| WORK TO BE COMPLETED |
Lines before the one containing "If you wish" are to be left out; that line and every line after it, through the last line below, are to be reproduced exactly.

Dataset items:
:::::
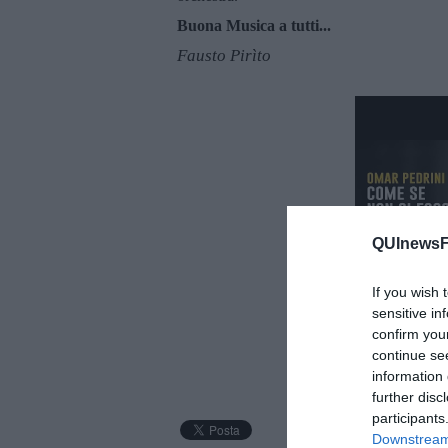
Buona Musica a tutti...
Fausto Pirìto
QUInewsFi
If you wish 
sensitive in
confirm you
continue se
Omar Pedrini - Come s
information 
further disc
participants
Downstream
:::::
| TASK ANSWER |
If you wish 
sensitive in
confirm you
continue se
Omar Pedrini - Come s
information 
further disc
participants
Downstream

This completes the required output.